Training a custom object detection model in Tensorflow and Building an IOS app with Google Cloud Platform
Object Detection. Swift. Tensorflow. Google Cloud Platform (GCP).
A basic front app for detecting Australian spiders.
- Data Collection: data_process folder contains two crawler python file, Flickr image crawler and google image crawler.
- Data Notation: Once got the dataset, draw the bounding box and and get xml file for each of the images using Labelimg.
- Generate Test and Train TFRECORD files: Split the dataset into two groups, test and train. Modifying and running the xml_to_csv.py in data_process folder to get two CSV files, test.csv and train.csv. And then modifying and running the generate_tfrecord.py as well to get corresponding .record files.
- Create label map Create a .pbtxt file list all the classes name and format as below:
- Select a pre-trained model and Modify .config file Select a pre-trained model from detection_models and the corresponding .config file samples/configs.
- Clone the repo models. Put the dataset, .tfrecord files, pre-trained model, and training/(label_map.pbtxt and .config) in the folder of models/research/object_detection/legacy/. Modify num_classes, train_input_path, eval_input_path and label_map_path in the .config file.
- Start training:
python train.py --logtostderr --train_dir=YOURPATH/training/ --pipeline_config_path=YOURPATH/ssd_mobilenet_v1_pets.config
Running the export_inference_graph.py in the foler of models/research/object_detection:
python export_inference_graph.py \
--input_type encoded_image_string_tensor \
--pipeline_config_path /YOURPATH/pipeline.config \
--trained_checkpoint_prefix /YOURPATH/model.ckpt-YOUR_CHECKPOINT \
--output_directory /YOUR_OUTPUT_PATH/
Create a new project in GCP
Create a folder model/ in the storage of GCP. Put the saved_model.pb file from previously exported model path into the model/ directory.

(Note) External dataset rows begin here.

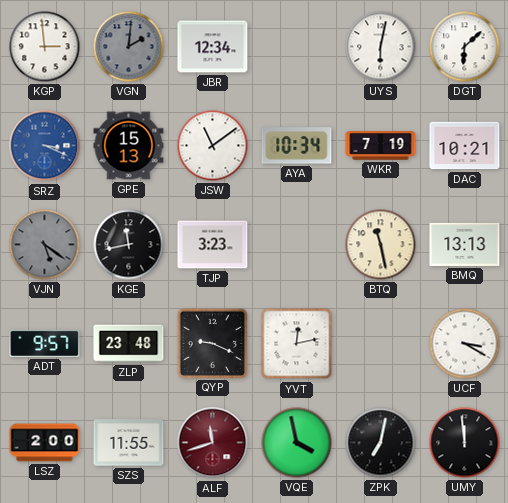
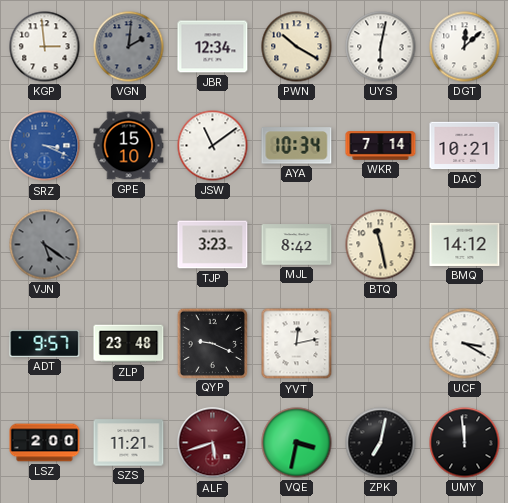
PWN: none -> 10:20
DGT: 6:08 -> 12:08
GPE: 15:13 -> 15:10
WKR: 7:19 -> 7:14
KGE: 11:43 -> none
MJL: none -> 8:42
BMQ: 13:13 -> 14:12
SZS: 11:55 -> 11:21
ALF: 11:42 -> 5:42
VQE: 3:58 -> 3:32
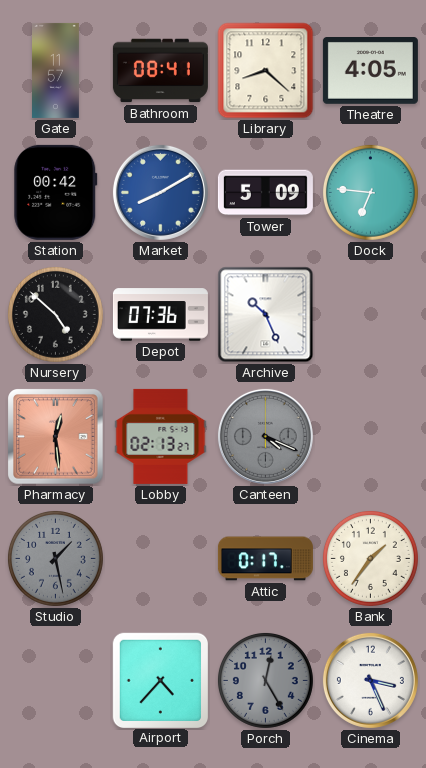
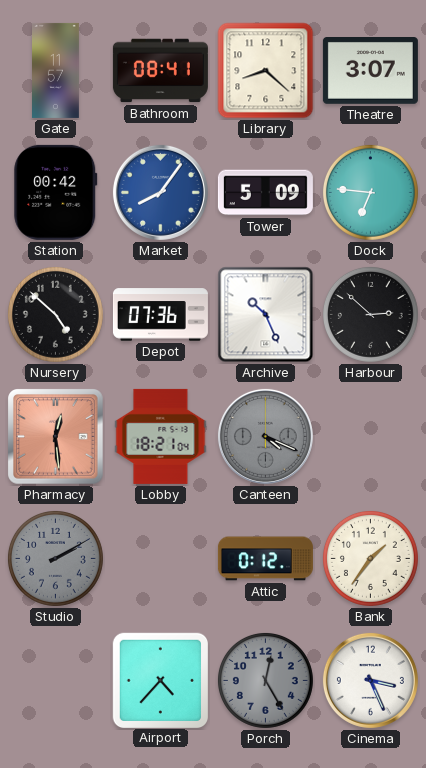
Theatre: 4:05 -> 3:07
Market: 8:10 -> 8:06
Harbour: none -> 2:52
Lobby: 02:13 -> 18:21
Studio: 1:28 -> 2:10
Attic: 0:17 -> 0:12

- Follow the instructions and install the gcloud command here
- Create a gcloud ml-engine model:
gcloud ml-engine models create MODEL_NAME
- Show the models list:
gcloud ml-engine models list
- Deploy the model:
gcloud ml-engine versions create v1 --model=MODEL_NAME --origin=gs://BUCKET_NAME/model --runtime-version=1.12(tensorflow_running_version)
Setup Firebase project
Setup firebase project linking to your GCP project. And follow the instructions to connect the firebase with your IOS project.
- Install nvm
- Install Firebase CLI
- Run
npm install
from the /firebase/functions/ directory. - Update the params in index.js file with the name of your Cloud project and ML Engine model.
- Run
firebase deploy --only functions
- Once deployed successfully, you can found a cloud function created in the GCP.
- Create a images/ directory in the storage.
- Upload a test image to images/ directory.
- If successful, the results of prediction id and confidence will be saved in the Firebase database and the outlined image will be stored in outline_img/ in the storage.